PPC group’s cement sales volumes fell 4.6% in South Africa and Botswana for the four months to end July, but an average 5.5% increase in selling prices resulted in revenue rising by 1.6%, the group said in an operational update yesterday.
PPC’s directors said although interest rates had begun to decline and local sentiment was improving, there was still no clear evidence of large-scale infrastructure or retail developments.
As a result, the overall outlook for the SA and Botswana group remained “subdued.” PPC would continue to focus on the turnaround of its cement businesses to improve profitability and cash generation.
In the four month period the variable cost per ton was almost flat, but fixed costs increased by more than inflation and earnings before interest tax depreciation and amortisation (EBITDA) decreased by 10.4%.
“The South African cement business is the key focus area of the turnaround actions,” the directors said.
PPC recently started a process to improve profitability and returns on assets, a process that had followed the stabilisation of the balance sheet, and sale of non-strategic assets in recent years.
The turnaround is focused on people, organisational culture, processes, as well as industrial and supply chain optimisation, and it aims to enhance the competitive position of the group. The positive effects were expected to become evident in the next financial year.
The group intends to provide guidance on the size and timing of opportunities from the turnaround plan in the results for the six months to September 30, which is expected to be released on November 18.
In Zimbabwe, imports increased and contributed to the reduced volumes of PPC Zimbabwe. Cost containment would continue. This, with turnaround initiatives, was expected to have a positive impact on PPC Zimbabwe’s earnings.
Sales volumes in the group’s ready mix business fell, but cost controls resulted in the materials businesses being marginally positive, compared to being marginally negative previously.
PPC Zimbabwe’s cement sales volumes fell 10.9%. An average US dollar price increase of 4%, implemented in January, kept the revenue decrease in rands to 4.5%.

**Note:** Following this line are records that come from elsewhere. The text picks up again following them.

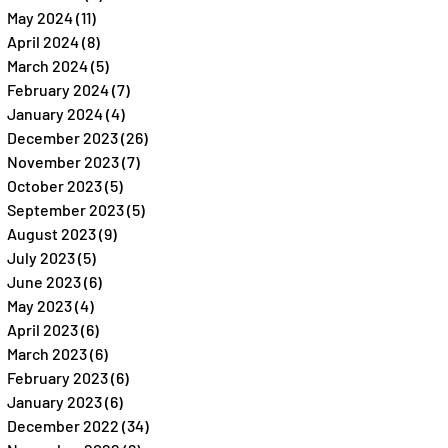
May 2024
(11)
11 posts
April 2024
(8)
8 posts
March 2024
(5)
5 posts
February 2024
(7)
7 posts
January 2024
(4)
4 posts
December 2023
(26)
26 posts
November 2023
(7)
7 posts
October 2023
(5)
5 posts
September 2023
(5)
5 posts
August 2023
(9)
9 posts
July 2023
(5)
5 posts
June 2023
(6)
6 posts
May 2023
(4)
4 posts
April 2023
(6)
6 posts
March 2023
(6)
6 posts
February 2023
(6)
6 posts
January 2023
(6)
6 posts
December 2022
(34)
34 posts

PPC Zimbabwe’s EBITDA margin fell to 29% compared to 29.8% in the prior period.
For the four months to July group revenue declined 2.1%. Zimbabwe contributed 30% to group revenue compared to the 33% for the twelve months ended March 31, 2024. Cement contributed 90% of revenue, while materials contributed 10%.
Net cash generation by the SA and Botswana group, before financing and excluding dividends from PPC Zimbabwe, improved to R192m from R129m.
The biggest single contributor was the improvement in working capital mainly in inventory levels. Total group debt remained unchanged since March 31 at R775m. A special dividend totalling R521m was declared on August 28 and settled on September 23.